Does studying music make you smart?
For years, educators and researchers have noted that students who are good at the arts also seem to be high-achieving students as well. Look at the test scores from the Baltimore School for the Arts or the Carver Center for Arts and Technology in Baltimore County and you can see this trend clearly. Those schools admit students based on their promise in a particularly artistic field, but not necessarily on their grades. So how is it that they do so well academically too?
The question, according to a Dana Foundation report released this afternoon, is this: "Are smart people drawn to the arts or does arts training make people smarter?"
The report examines the correlation between arts education and brain development, comblining the research of cognitive neuroscientists from seven universities in this country. Each one worked on a different study about the arts and the brain. So it appears that children who study the music, dance or drama develop "attention skills and strategies for memory retrieval that has apply to other subject areas," the report says.
There are several conclusions of interest, according to report:
1. Being involved in the performing arts gives students motivation to focus for a long period of time. That long attention span helps students in other areas.
2. Correlations exist between music training and reading acquisition.
3. There is a link between high levels of music training and the abilitly to minipulate information in both working and long term memory.

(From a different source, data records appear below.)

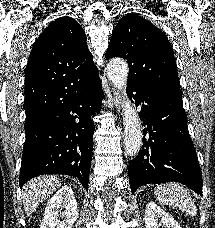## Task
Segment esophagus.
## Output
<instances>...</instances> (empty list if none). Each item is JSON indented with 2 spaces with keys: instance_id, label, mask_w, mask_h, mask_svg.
Wrapping results in <instances>:
<instances>
[{
  "instance_id": "1",
  "label": "esophagus",
  "mask_w": 215,
  "mask_h": 228,
  "mask_svg": "<svg viewBox=\"0 0 215 228\" xmlns=\"http://www.w3.org/2000/svg\"><path fill=\"white\" fill-rule=\"evenodd\" d=\"M112 97L114 100V105L116 106V108L121 111L122 110V97L120 95V93L116 90H112Z\"/></svg>"
}]
</instances>
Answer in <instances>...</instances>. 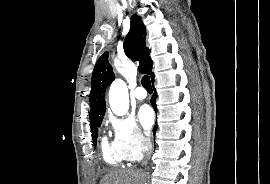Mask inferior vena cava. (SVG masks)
Here are the masks:
<instances>
[{"mask_svg": "<svg viewBox=\"0 0 270 184\" xmlns=\"http://www.w3.org/2000/svg\"><path fill=\"white\" fill-rule=\"evenodd\" d=\"M143 148L146 154V160L142 162L143 165L147 164L148 159L150 158V154L152 152V144L150 139H143Z\"/></svg>", "mask_w": 270, "mask_h": 184, "instance_id": "602c4592", "label": "inferior vena cava"}]
</instances>
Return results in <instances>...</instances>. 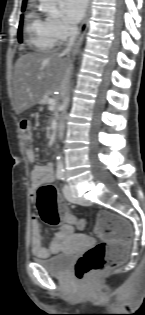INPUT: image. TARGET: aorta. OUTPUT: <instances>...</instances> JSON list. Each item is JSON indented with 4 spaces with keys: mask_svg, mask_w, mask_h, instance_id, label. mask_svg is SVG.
<instances>
[{
    "mask_svg": "<svg viewBox=\"0 0 145 315\" xmlns=\"http://www.w3.org/2000/svg\"><path fill=\"white\" fill-rule=\"evenodd\" d=\"M40 1V9L43 12H48V13H57V5L56 2L57 0H39ZM69 96L65 97L62 105H61V109H62V119L59 122V139L62 140L63 136H64V127H65V115H66V111L68 109V105H69ZM64 173V166H63V161H62V156L59 155L57 157V174L59 175H63Z\"/></svg>",
    "mask_w": 145,
    "mask_h": 315,
    "instance_id": "762f6f07",
    "label": "aorta"
}]
</instances>
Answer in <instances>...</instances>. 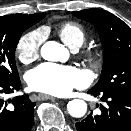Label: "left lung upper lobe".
I'll list each match as a JSON object with an SVG mask.
<instances>
[{"label":"left lung upper lobe","mask_w":131,"mask_h":131,"mask_svg":"<svg viewBox=\"0 0 131 131\" xmlns=\"http://www.w3.org/2000/svg\"><path fill=\"white\" fill-rule=\"evenodd\" d=\"M73 15L95 26L104 49L101 77L92 89L131 94V28L101 9L75 11Z\"/></svg>","instance_id":"5c2ea615"}]
</instances>
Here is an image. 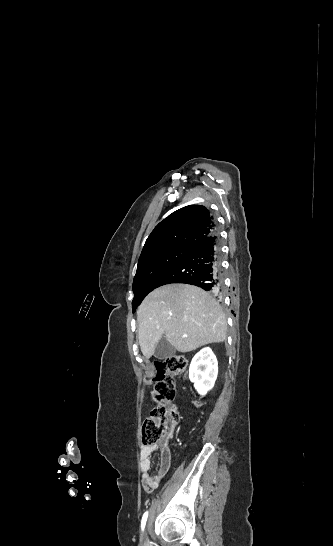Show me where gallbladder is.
<instances>
[{"instance_id": "bac80fb5", "label": "gallbladder", "mask_w": 333, "mask_h": 546, "mask_svg": "<svg viewBox=\"0 0 333 546\" xmlns=\"http://www.w3.org/2000/svg\"><path fill=\"white\" fill-rule=\"evenodd\" d=\"M175 353V347L165 339H161V341L156 345L153 355L158 360H164L172 357Z\"/></svg>"}]
</instances>
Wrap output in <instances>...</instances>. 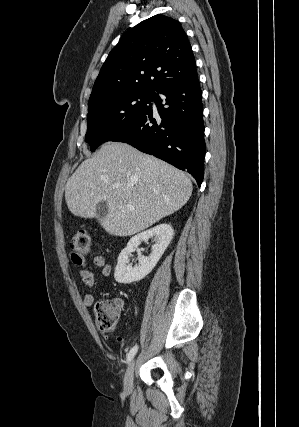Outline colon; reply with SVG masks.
Listing matches in <instances>:
<instances>
[{
    "label": "colon",
    "instance_id": "1",
    "mask_svg": "<svg viewBox=\"0 0 299 427\" xmlns=\"http://www.w3.org/2000/svg\"><path fill=\"white\" fill-rule=\"evenodd\" d=\"M71 257L76 262L83 261L91 253V238L87 230H78L70 241ZM120 310L108 300H100L94 305L97 328L104 334L112 333L119 320Z\"/></svg>",
    "mask_w": 299,
    "mask_h": 427
}]
</instances>
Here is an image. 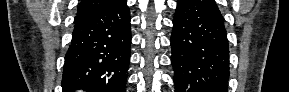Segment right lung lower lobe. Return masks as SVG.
Masks as SVG:
<instances>
[{
    "mask_svg": "<svg viewBox=\"0 0 289 92\" xmlns=\"http://www.w3.org/2000/svg\"><path fill=\"white\" fill-rule=\"evenodd\" d=\"M126 0L84 13L74 21L65 56L63 92H125L131 24Z\"/></svg>",
    "mask_w": 289,
    "mask_h": 92,
    "instance_id": "right-lung-lower-lobe-1",
    "label": "right lung lower lobe"
}]
</instances>
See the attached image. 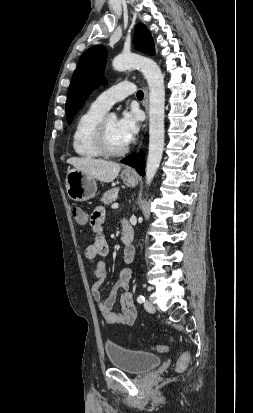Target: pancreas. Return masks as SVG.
Masks as SVG:
<instances>
[{"instance_id":"1","label":"pancreas","mask_w":253,"mask_h":413,"mask_svg":"<svg viewBox=\"0 0 253 413\" xmlns=\"http://www.w3.org/2000/svg\"><path fill=\"white\" fill-rule=\"evenodd\" d=\"M118 191H119V188H112V189L108 190L102 196L101 201L105 205L109 204V203H112L117 198Z\"/></svg>"}]
</instances>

The research is preliminary and does not establish definate causal relationships, according to the researchers. More study is needed to do that.
For those who want to read the studies, they're available here.






Comments
In a world driven by competition (especially economic), many people believe that the path to success lies in math and science. While these subjects play a major role in society, they are certainly not the be all and end all of education. Both the fine arts and the liberal arts are widely neglected, and therefore deemed extracurricular or 'hobbies' by many. However, as this study shows, the arts definitely can be a bridge to success in other subject areas.
Posted by: A. Dupin | March 5, 2008 7:57 PM
Sadly, NCLB and high-stakes testing have pushed the arts, PE, foreign languages, etc. out of the picture. Studies have proven the benefits of studying all these areas, but "we" seem to be ignoring this to the detriment of our students.